The impact of fall armyworm in crop production
- The Spodoptera frugiperda is a threat to top maize producing nations; USA, China, Brazil.
- Pest controls in affected fields may cost millions of dollars.
- Hampers trade as free zones are likely to be contaminated upon importation of contaminated crops.
- Severe damage on crops.
Some of the countries affected by fall armyworms:
- Kenya, Tanzania, Argentina, Uganda, Namibia, South Africa, Zambia, Benin, Cameroon, Zimbabwe and Mozambique
- Relevant government authorities may help all farming communities with subsidies on purchase of effective pest controls, and utilized when an outbreak occurs. Use of controlled moderately dangerous pesticides. In the long run, dangerous pesticides may contaminate underground water
- To avoid resistance, use different pesticides to control fall armyworms
- Establishment of pest monitoring and early warning systems would enhance easy containment of the fall armyworms before they spread
Dissemination of information
- Awareness creation through all forms of media, when there is an outbreak
- Collaborative work by researchers and scientists working towards development of pest controls ought to give a detailed summary on how and when to use these pesticides to different farming communities
Fun facts about fall armyworms
- It was first reported in Nigeria, West Africa in early 2016.

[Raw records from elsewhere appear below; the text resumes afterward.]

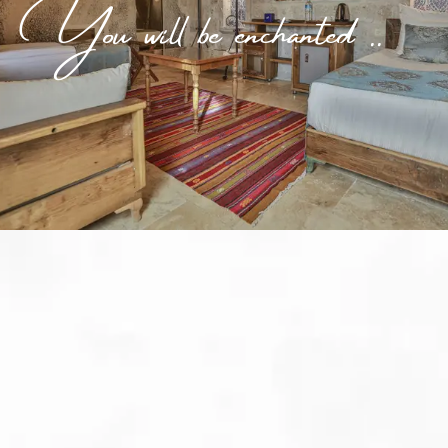
You will be enchanted ..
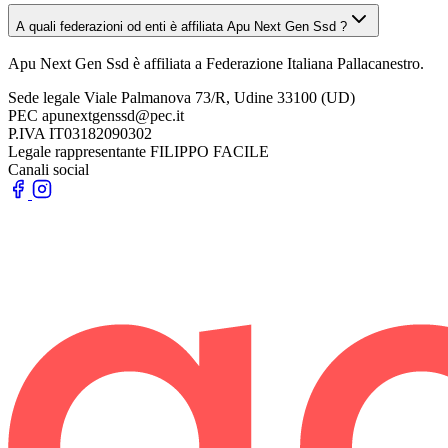
A quali federazioni od enti è affiliata Apu Next Gen Ssd ?
Apu Next Gen Ssd è affiliata a Federazione Italiana Pallacanestro.
Sede legale
Viale Palmanova 73/R, Udine 33100 (UD)
PEC
apunextgenssd@pec.it
P.IVA
IT03182090302
Legale rappresentante
FILIPPO FACILE
Canali social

- An adult moth can travel over 100 kilometers per night, and with the aid of wind.
- Fall armyworms are known to devour up-to 80 plant species, that are significant in the agriculture sector.
- The fall armyworm reproduces quickly, and an adult female can lay more than a 1000 eggs in her lifetime.
In conclusion, fall armyworms have a negative effect on agriculture as they reduce yield drastically. Relevant information must be communicated to the public so as to facilitate mitigation strategies to fight the fall armyworms.
Adamczyk Jr, J. J., Leonard, B. R., & Graves, J. B. (1999). Toxicity of selected insecticides to fall armyworms (Lepidoptera: Noctuidae) in laboratory bioassay studies. Florida Entomologist, 230-236.
Day, R., Abrahams, P., Bateman, M., Beale, T., Clottey, V., Cock, M., ... & Gomez, J. (2017). Fall armyworm: impacts and implications for Africa. Outlooks on Pest Management, 28(5), 196-201.
Goergen, G., Kumar, P. L., Sankung, S. B., Togola, A., & Tamò, M. (2016). First report of outbreaks of the fall armyworm Spodoptera frugiperda (JE Smith) (Lepidoptera, Noctuidae), a new alien invasive pest in West and Central Africa. PloS one, 11(10).